On Higher-Power Moments of $ Δ_a(x) $ for $-1/2<a<0$
Yi Cai, Jinjiang Li, Yankun Sui, Fei Xue, Min Zhang
TL;DR
This paper studies higher-power moments of the generalized error term $\Delta_a(x)$ associated with the divisor function $\sigma_a(n)$ for $-\tfrac{1}{2}<a<0$, aiming to understand the magnitude of $\Delta_a(x)$ through mean values.
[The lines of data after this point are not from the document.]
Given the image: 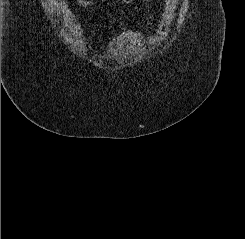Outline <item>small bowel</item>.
Segmentation results:
<instances>
[{
  "label": "small bowel",
  "mask_w": 245,
  "mask_h": 239,
  "mask_svg": "<svg viewBox=\"0 0 245 239\" xmlns=\"http://www.w3.org/2000/svg\"><path fill=\"white\" fill-rule=\"evenodd\" d=\"M79 4L83 7H91L93 5L90 0H79Z\"/></svg>",
  "instance_id": "small-bowel-1"
}]
</instances>
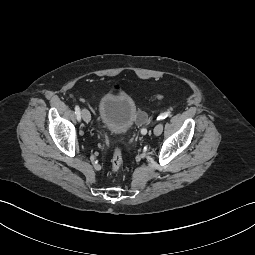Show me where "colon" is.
<instances>
[{
  "instance_id": "1",
  "label": "colon",
  "mask_w": 255,
  "mask_h": 255,
  "mask_svg": "<svg viewBox=\"0 0 255 255\" xmlns=\"http://www.w3.org/2000/svg\"><path fill=\"white\" fill-rule=\"evenodd\" d=\"M156 98L159 99V100L162 99V97L160 95H157ZM139 121L140 122H145L146 117L142 115L140 117ZM122 164H123L122 150L117 145L114 149L113 157H112V160H111V171L113 173L119 172L121 167H122Z\"/></svg>"
}]
</instances>
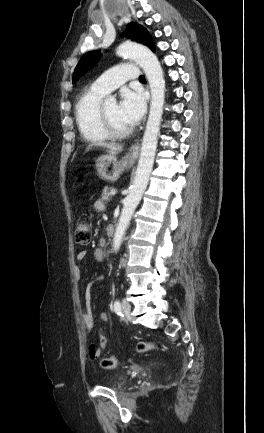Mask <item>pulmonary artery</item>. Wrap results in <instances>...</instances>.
I'll list each match as a JSON object with an SVG mask.
<instances>
[{
	"instance_id": "obj_1",
	"label": "pulmonary artery",
	"mask_w": 264,
	"mask_h": 433,
	"mask_svg": "<svg viewBox=\"0 0 264 433\" xmlns=\"http://www.w3.org/2000/svg\"><path fill=\"white\" fill-rule=\"evenodd\" d=\"M136 79H139L137 66L130 63H121L97 78L92 84V89L108 94L126 81Z\"/></svg>"
}]
</instances>
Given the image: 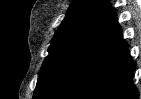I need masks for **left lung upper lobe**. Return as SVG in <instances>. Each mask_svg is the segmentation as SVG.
<instances>
[{"label": "left lung upper lobe", "instance_id": "obj_1", "mask_svg": "<svg viewBox=\"0 0 141 99\" xmlns=\"http://www.w3.org/2000/svg\"><path fill=\"white\" fill-rule=\"evenodd\" d=\"M108 0H75L56 31L49 55L43 62L34 98L38 99L56 80L60 72L82 45L110 17Z\"/></svg>", "mask_w": 141, "mask_h": 99}]
</instances>
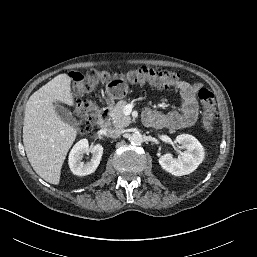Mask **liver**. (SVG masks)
<instances>
[{"instance_id": "obj_1", "label": "liver", "mask_w": 257, "mask_h": 257, "mask_svg": "<svg viewBox=\"0 0 257 257\" xmlns=\"http://www.w3.org/2000/svg\"><path fill=\"white\" fill-rule=\"evenodd\" d=\"M71 78L59 74L34 92L25 107L23 143L34 171L45 181L58 185L61 168L73 145L77 130L59 118L54 104L74 106Z\"/></svg>"}]
</instances>
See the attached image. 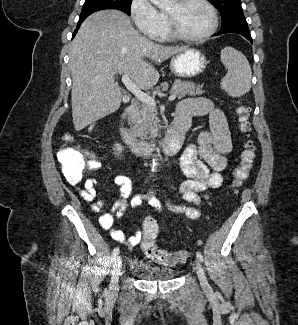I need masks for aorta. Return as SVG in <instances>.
<instances>
[{"label":"aorta","mask_w":298,"mask_h":325,"mask_svg":"<svg viewBox=\"0 0 298 325\" xmlns=\"http://www.w3.org/2000/svg\"><path fill=\"white\" fill-rule=\"evenodd\" d=\"M152 4H156L161 10H166V8H172L177 4V0H150ZM158 167V158H153L151 171H156Z\"/></svg>","instance_id":"762f6f07"}]
</instances>
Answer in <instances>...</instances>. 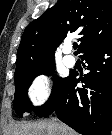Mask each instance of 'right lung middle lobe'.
Segmentation results:
<instances>
[{
  "instance_id": "right-lung-middle-lobe-1",
  "label": "right lung middle lobe",
  "mask_w": 112,
  "mask_h": 135,
  "mask_svg": "<svg viewBox=\"0 0 112 135\" xmlns=\"http://www.w3.org/2000/svg\"><path fill=\"white\" fill-rule=\"evenodd\" d=\"M54 69H55L54 62H51V63L45 65L40 70H38L37 72L14 76L15 88H16V91H15L16 102L14 103V108H15L16 113L20 117H22L23 113H25V112H31V102L27 96V92H28V88L31 85L33 79L40 74L52 75L54 73ZM65 80H66V78H61V77H56L54 79L52 93H51L48 101L41 107L33 108V111L36 114H38L45 105H47L48 103H50L51 101L54 100V98L58 94V92Z\"/></svg>"
}]
</instances>
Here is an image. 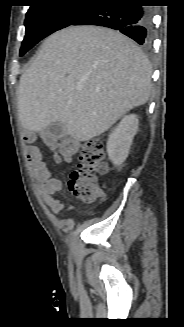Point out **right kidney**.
<instances>
[{
    "label": "right kidney",
    "mask_w": 184,
    "mask_h": 327,
    "mask_svg": "<svg viewBox=\"0 0 184 327\" xmlns=\"http://www.w3.org/2000/svg\"><path fill=\"white\" fill-rule=\"evenodd\" d=\"M138 126L139 120L137 115H126L110 134L107 142V153L114 165L122 164L128 157L133 138L138 131Z\"/></svg>",
    "instance_id": "1"
}]
</instances>
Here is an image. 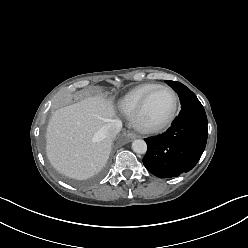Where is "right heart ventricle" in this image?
Masks as SVG:
<instances>
[{
	"label": "right heart ventricle",
	"mask_w": 248,
	"mask_h": 248,
	"mask_svg": "<svg viewBox=\"0 0 248 248\" xmlns=\"http://www.w3.org/2000/svg\"><path fill=\"white\" fill-rule=\"evenodd\" d=\"M154 85L156 84H142L128 91L119 101V107L121 111L128 116H132L136 108L138 107L142 97Z\"/></svg>",
	"instance_id": "e07e8e85"
}]
</instances>
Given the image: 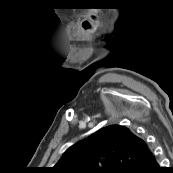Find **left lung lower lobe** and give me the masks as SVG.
<instances>
[{
  "label": "left lung lower lobe",
  "mask_w": 173,
  "mask_h": 173,
  "mask_svg": "<svg viewBox=\"0 0 173 173\" xmlns=\"http://www.w3.org/2000/svg\"><path fill=\"white\" fill-rule=\"evenodd\" d=\"M154 154L152 153L145 164L137 171V173H162Z\"/></svg>",
  "instance_id": "0a47b994"
}]
</instances>
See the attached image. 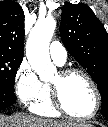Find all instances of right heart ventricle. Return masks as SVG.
I'll list each match as a JSON object with an SVG mask.
<instances>
[{
    "label": "right heart ventricle",
    "mask_w": 108,
    "mask_h": 127,
    "mask_svg": "<svg viewBox=\"0 0 108 127\" xmlns=\"http://www.w3.org/2000/svg\"><path fill=\"white\" fill-rule=\"evenodd\" d=\"M33 113L45 117H57L60 113L55 109L52 102L50 84L42 83L40 97L31 105Z\"/></svg>",
    "instance_id": "obj_1"
}]
</instances>
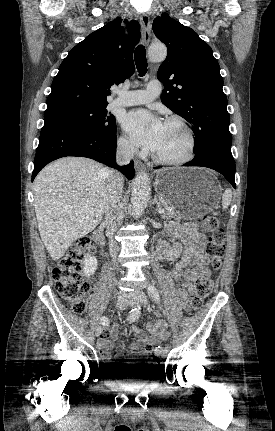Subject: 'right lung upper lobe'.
Listing matches in <instances>:
<instances>
[{
    "label": "right lung upper lobe",
    "instance_id": "obj_1",
    "mask_svg": "<svg viewBox=\"0 0 275 431\" xmlns=\"http://www.w3.org/2000/svg\"><path fill=\"white\" fill-rule=\"evenodd\" d=\"M120 22L118 18L106 24L70 50L53 79L45 112L108 104L110 87L134 73L132 55L140 26L128 22L126 35Z\"/></svg>",
    "mask_w": 275,
    "mask_h": 431
}]
</instances>
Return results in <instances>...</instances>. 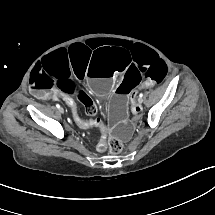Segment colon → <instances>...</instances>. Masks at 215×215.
Returning <instances> with one entry per match:
<instances>
[{
    "label": "colon",
    "mask_w": 215,
    "mask_h": 215,
    "mask_svg": "<svg viewBox=\"0 0 215 215\" xmlns=\"http://www.w3.org/2000/svg\"><path fill=\"white\" fill-rule=\"evenodd\" d=\"M82 101L84 103L86 114L91 116L98 114L99 110H98L97 104L94 101L83 99V98H82ZM109 148L113 152H119L122 149V145L119 142V140H112L109 143Z\"/></svg>",
    "instance_id": "5ec220e1"
}]
</instances>
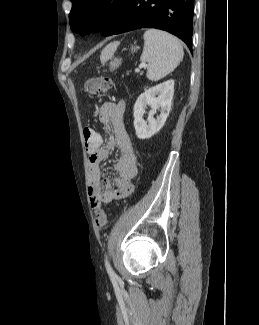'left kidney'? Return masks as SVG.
I'll return each mask as SVG.
<instances>
[{
  "label": "left kidney",
  "mask_w": 259,
  "mask_h": 325,
  "mask_svg": "<svg viewBox=\"0 0 259 325\" xmlns=\"http://www.w3.org/2000/svg\"><path fill=\"white\" fill-rule=\"evenodd\" d=\"M174 94V80H168L149 88L142 93L134 105V128L139 139H148L155 135L165 124ZM147 106L151 107L148 113V124L143 119ZM160 110V115L155 119L154 113Z\"/></svg>",
  "instance_id": "5707ae66"
}]
</instances>
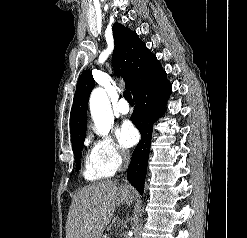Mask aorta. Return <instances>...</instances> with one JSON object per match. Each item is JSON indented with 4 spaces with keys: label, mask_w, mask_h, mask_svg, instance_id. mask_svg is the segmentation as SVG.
I'll list each match as a JSON object with an SVG mask.
<instances>
[{
    "label": "aorta",
    "mask_w": 247,
    "mask_h": 238,
    "mask_svg": "<svg viewBox=\"0 0 247 238\" xmlns=\"http://www.w3.org/2000/svg\"><path fill=\"white\" fill-rule=\"evenodd\" d=\"M89 105L97 134L108 135L114 123V117L108 96L103 88H96L92 91Z\"/></svg>",
    "instance_id": "1"
}]
</instances>
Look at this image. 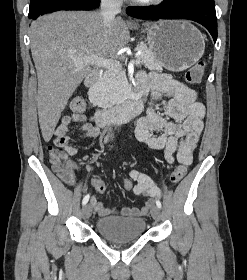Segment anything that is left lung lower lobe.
<instances>
[{
    "label": "left lung lower lobe",
    "mask_w": 247,
    "mask_h": 280,
    "mask_svg": "<svg viewBox=\"0 0 247 280\" xmlns=\"http://www.w3.org/2000/svg\"><path fill=\"white\" fill-rule=\"evenodd\" d=\"M127 14L139 19H188L203 25L217 39V18L214 0H178L147 9L130 8Z\"/></svg>",
    "instance_id": "1"
}]
</instances>
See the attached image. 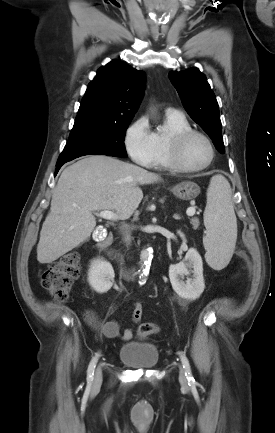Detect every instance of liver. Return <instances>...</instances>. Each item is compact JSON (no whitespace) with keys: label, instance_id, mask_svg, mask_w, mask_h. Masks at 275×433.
Returning <instances> with one entry per match:
<instances>
[{"label":"liver","instance_id":"liver-1","mask_svg":"<svg viewBox=\"0 0 275 433\" xmlns=\"http://www.w3.org/2000/svg\"><path fill=\"white\" fill-rule=\"evenodd\" d=\"M161 180L158 174L105 155L68 166L42 225L37 260L52 263L86 241L96 226L94 211L113 210L121 220L130 218L143 198L139 185Z\"/></svg>","mask_w":275,"mask_h":433}]
</instances>
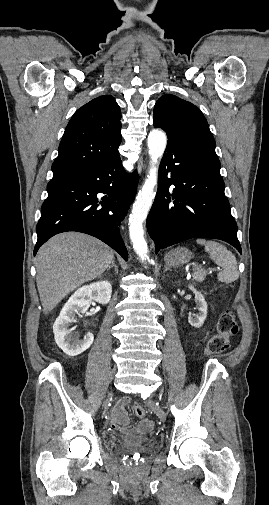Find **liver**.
Segmentation results:
<instances>
[{
    "label": "liver",
    "instance_id": "liver-1",
    "mask_svg": "<svg viewBox=\"0 0 269 505\" xmlns=\"http://www.w3.org/2000/svg\"><path fill=\"white\" fill-rule=\"evenodd\" d=\"M113 259L114 251L89 235L66 232L52 237L36 255V283L44 314L71 291L99 277Z\"/></svg>",
    "mask_w": 269,
    "mask_h": 505
}]
</instances>
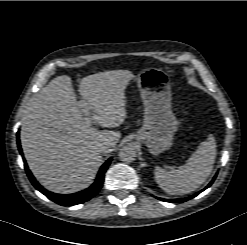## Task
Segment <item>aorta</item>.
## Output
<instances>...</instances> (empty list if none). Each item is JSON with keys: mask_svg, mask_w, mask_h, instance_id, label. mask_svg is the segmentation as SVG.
<instances>
[{"mask_svg": "<svg viewBox=\"0 0 247 245\" xmlns=\"http://www.w3.org/2000/svg\"><path fill=\"white\" fill-rule=\"evenodd\" d=\"M136 150L132 146H124L119 151V159L124 163H132L136 159Z\"/></svg>", "mask_w": 247, "mask_h": 245, "instance_id": "aorta-1", "label": "aorta"}]
</instances>
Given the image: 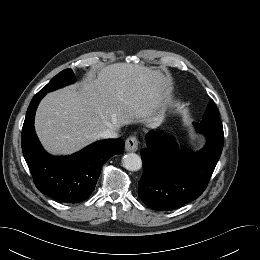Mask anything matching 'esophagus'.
<instances>
[{
    "label": "esophagus",
    "instance_id": "34e87169",
    "mask_svg": "<svg viewBox=\"0 0 260 260\" xmlns=\"http://www.w3.org/2000/svg\"><path fill=\"white\" fill-rule=\"evenodd\" d=\"M139 141L136 136H129L125 142V150L128 152H135L138 150Z\"/></svg>",
    "mask_w": 260,
    "mask_h": 260
}]
</instances>
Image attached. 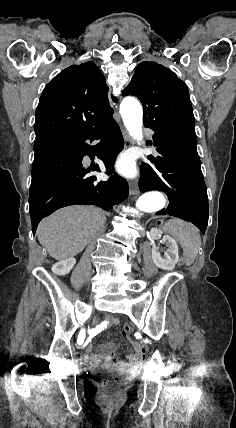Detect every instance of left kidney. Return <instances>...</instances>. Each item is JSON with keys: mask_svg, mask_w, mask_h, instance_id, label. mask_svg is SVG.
Instances as JSON below:
<instances>
[{"mask_svg": "<svg viewBox=\"0 0 236 428\" xmlns=\"http://www.w3.org/2000/svg\"><path fill=\"white\" fill-rule=\"evenodd\" d=\"M161 234V230H157V228H152L150 232L152 240H159ZM162 242L165 244L166 250L163 256H161L159 248L154 244L152 248L153 262L156 264L157 268H162V270H174L175 264H177L179 260L178 246L175 240L170 238V236H163Z\"/></svg>", "mask_w": 236, "mask_h": 428, "instance_id": "5707ae66", "label": "left kidney"}]
</instances>
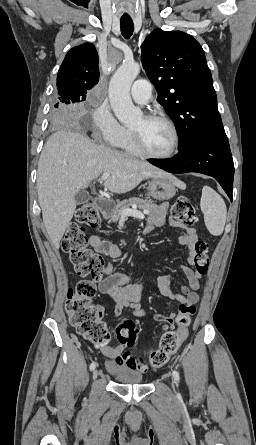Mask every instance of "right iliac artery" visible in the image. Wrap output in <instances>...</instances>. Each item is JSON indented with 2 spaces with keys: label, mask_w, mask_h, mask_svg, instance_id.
<instances>
[{
  "label": "right iliac artery",
  "mask_w": 256,
  "mask_h": 445,
  "mask_svg": "<svg viewBox=\"0 0 256 445\" xmlns=\"http://www.w3.org/2000/svg\"><path fill=\"white\" fill-rule=\"evenodd\" d=\"M95 367H96V364H95L94 362H92V363L90 364V370H94Z\"/></svg>",
  "instance_id": "obj_1"
}]
</instances>
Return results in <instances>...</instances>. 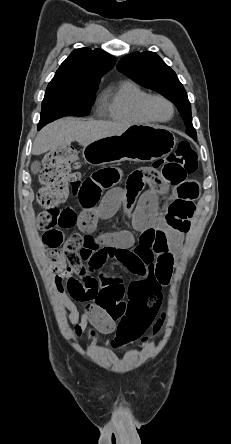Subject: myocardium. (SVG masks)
I'll list each match as a JSON object with an SVG mask.
<instances>
[{"label": "myocardium", "instance_id": "1", "mask_svg": "<svg viewBox=\"0 0 231 444\" xmlns=\"http://www.w3.org/2000/svg\"><path fill=\"white\" fill-rule=\"evenodd\" d=\"M154 100H163V101H165L170 106L171 114H170V116L168 118L162 119V118H159L158 116H156L154 114V112L151 109V104H152V102ZM141 109H142V112L149 119H151L153 121H156V122H162V123L170 121L174 117V114H175V105L172 102V100L169 99L167 96H165L163 94H158V93H156V94H148L146 96V98L142 102Z\"/></svg>", "mask_w": 231, "mask_h": 444}]
</instances>
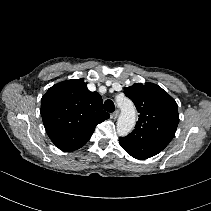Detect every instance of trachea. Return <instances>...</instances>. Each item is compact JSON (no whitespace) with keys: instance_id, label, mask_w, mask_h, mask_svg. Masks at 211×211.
<instances>
[{"instance_id":"3493384b","label":"trachea","mask_w":211,"mask_h":211,"mask_svg":"<svg viewBox=\"0 0 211 211\" xmlns=\"http://www.w3.org/2000/svg\"><path fill=\"white\" fill-rule=\"evenodd\" d=\"M104 109L107 111V112H114L115 110V106H114V103L112 100H106L104 102Z\"/></svg>"}]
</instances>
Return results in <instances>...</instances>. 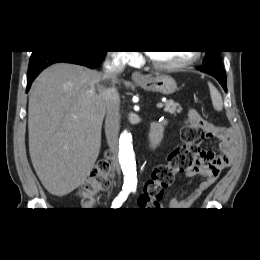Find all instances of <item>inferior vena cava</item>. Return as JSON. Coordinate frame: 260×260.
<instances>
[{"mask_svg": "<svg viewBox=\"0 0 260 260\" xmlns=\"http://www.w3.org/2000/svg\"><path fill=\"white\" fill-rule=\"evenodd\" d=\"M126 62V56L120 51L109 52L103 65L102 80L104 82H109L111 86H102L99 89L108 116L105 123V132L107 144L112 153L116 150L120 129V97L115 84L118 82V75L125 69ZM114 166L119 173L115 161Z\"/></svg>", "mask_w": 260, "mask_h": 260, "instance_id": "1", "label": "inferior vena cava"}]
</instances>
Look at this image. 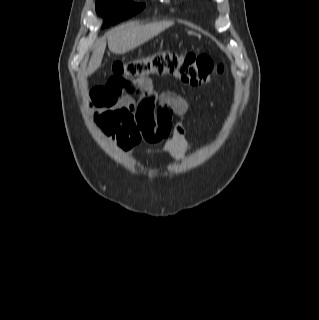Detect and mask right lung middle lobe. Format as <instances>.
Segmentation results:
<instances>
[{"label": "right lung middle lobe", "mask_w": 319, "mask_h": 320, "mask_svg": "<svg viewBox=\"0 0 319 320\" xmlns=\"http://www.w3.org/2000/svg\"><path fill=\"white\" fill-rule=\"evenodd\" d=\"M144 6V4H136L127 0H98L96 11L105 17L104 27H107L137 14Z\"/></svg>", "instance_id": "obj_1"}]
</instances>
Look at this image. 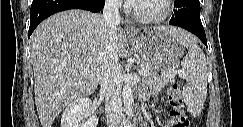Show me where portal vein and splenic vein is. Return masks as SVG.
I'll list each match as a JSON object with an SVG mask.
<instances>
[{"label": "portal vein and splenic vein", "instance_id": "18ae733b", "mask_svg": "<svg viewBox=\"0 0 243 127\" xmlns=\"http://www.w3.org/2000/svg\"><path fill=\"white\" fill-rule=\"evenodd\" d=\"M145 72H146V70L143 69V68H141V69L139 70V74H141V75H144ZM86 73H87V70H83V71H82V74H86Z\"/></svg>", "mask_w": 243, "mask_h": 127}]
</instances>
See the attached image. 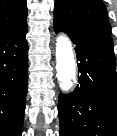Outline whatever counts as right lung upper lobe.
I'll return each instance as SVG.
<instances>
[{
	"instance_id": "obj_1",
	"label": "right lung upper lobe",
	"mask_w": 117,
	"mask_h": 136,
	"mask_svg": "<svg viewBox=\"0 0 117 136\" xmlns=\"http://www.w3.org/2000/svg\"><path fill=\"white\" fill-rule=\"evenodd\" d=\"M27 26L26 0H0V39Z\"/></svg>"
}]
</instances>
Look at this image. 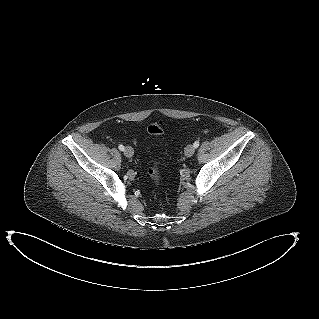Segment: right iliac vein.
Listing matches in <instances>:
<instances>
[{"label":"right iliac vein","mask_w":319,"mask_h":319,"mask_svg":"<svg viewBox=\"0 0 319 319\" xmlns=\"http://www.w3.org/2000/svg\"><path fill=\"white\" fill-rule=\"evenodd\" d=\"M124 155H125L126 157H128V158L133 157V155H134V150H133V148L130 147V146H127V147L125 148V150H124Z\"/></svg>","instance_id":"1"}]
</instances>
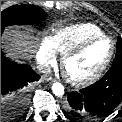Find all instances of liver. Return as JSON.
I'll list each match as a JSON object with an SVG mask.
<instances>
[{
	"instance_id": "6515ba94",
	"label": "liver",
	"mask_w": 122,
	"mask_h": 122,
	"mask_svg": "<svg viewBox=\"0 0 122 122\" xmlns=\"http://www.w3.org/2000/svg\"><path fill=\"white\" fill-rule=\"evenodd\" d=\"M38 41L29 30L9 29L6 34V47L10 55L28 60L37 50Z\"/></svg>"
}]
</instances>
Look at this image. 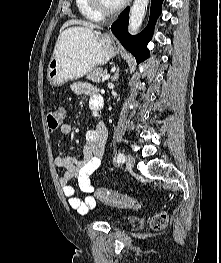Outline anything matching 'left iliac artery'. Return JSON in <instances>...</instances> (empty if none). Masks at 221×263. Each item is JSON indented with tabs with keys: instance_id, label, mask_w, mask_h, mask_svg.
<instances>
[{
	"instance_id": "left-iliac-artery-1",
	"label": "left iliac artery",
	"mask_w": 221,
	"mask_h": 263,
	"mask_svg": "<svg viewBox=\"0 0 221 263\" xmlns=\"http://www.w3.org/2000/svg\"><path fill=\"white\" fill-rule=\"evenodd\" d=\"M125 161V155L123 153H119L117 156V163H121Z\"/></svg>"
}]
</instances>
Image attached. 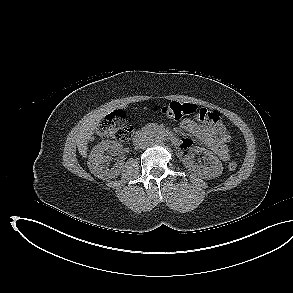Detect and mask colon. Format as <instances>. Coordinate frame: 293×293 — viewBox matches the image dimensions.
<instances>
[{
	"mask_svg": "<svg viewBox=\"0 0 293 293\" xmlns=\"http://www.w3.org/2000/svg\"><path fill=\"white\" fill-rule=\"evenodd\" d=\"M160 111L169 118L178 120L185 116H195L201 121L215 124L218 127L219 137L225 143L230 140V135L222 123L220 114L213 110L199 107L192 103H182L173 101L169 105L160 108ZM131 117L122 110H116L109 113L96 129V135L101 139H112L119 142L128 140L132 134ZM238 163L232 161L228 168L231 171L236 170Z\"/></svg>",
	"mask_w": 293,
	"mask_h": 293,
	"instance_id": "obj_1",
	"label": "colon"
}]
</instances>
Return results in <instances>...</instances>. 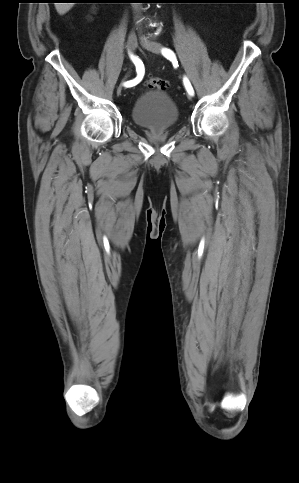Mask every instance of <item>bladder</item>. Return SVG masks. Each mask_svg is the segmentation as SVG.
Masks as SVG:
<instances>
[{"label": "bladder", "instance_id": "obj_1", "mask_svg": "<svg viewBox=\"0 0 299 483\" xmlns=\"http://www.w3.org/2000/svg\"><path fill=\"white\" fill-rule=\"evenodd\" d=\"M133 121L145 129L159 131L174 126L179 113L175 102L163 90L145 92L131 110Z\"/></svg>", "mask_w": 299, "mask_h": 483}]
</instances>
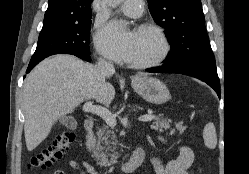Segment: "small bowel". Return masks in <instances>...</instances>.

The authors employ a truncated Voronoï-type decomposition to separate a main oscillatory term from a remainder, deriving an explicit main-term coefficient $C_k(a)$ and an optimal error bound for $3\le k\le 7$. Their results extend Zhai's bounds to $k\le 7$ (with improved constants and explicit delta-exponents) and provide a conditional pathway to larger $k$ contingent on stronger bounds for $\Delta_a(x)$. The methods combine oscillatory integral estimates, near-equality counting for square-root sums, and large-value $L^{A_0}$-mean bounds, contributing to the broader understanding of divisor-problem-type moments and their asymptotics.
Abstract
Let $-1/2<a<0$ be a fixed real number and \begin{equation*} Δ_{a}(x)=\sideset{}{'}\sum_{n\leq x} σ_a(n)-ζ(1-a)x-\frac{ζ(1+a)}{1+a}x^{1+a}+\frac{1}{2}ζ(-a). \end{equation*} In this paper, we investigate the higher--power moments of $Δ_a(x)$ and give the corresponding asymptotic formula for the integral $\int_{1}^{T}Δ_a^k(x)\mathrm{d}x$, which constitutes an improvement upon the previous result of Zhai [9] for $k=3,4,5$ and an enlargement of the upper bound of $k$ to $7$.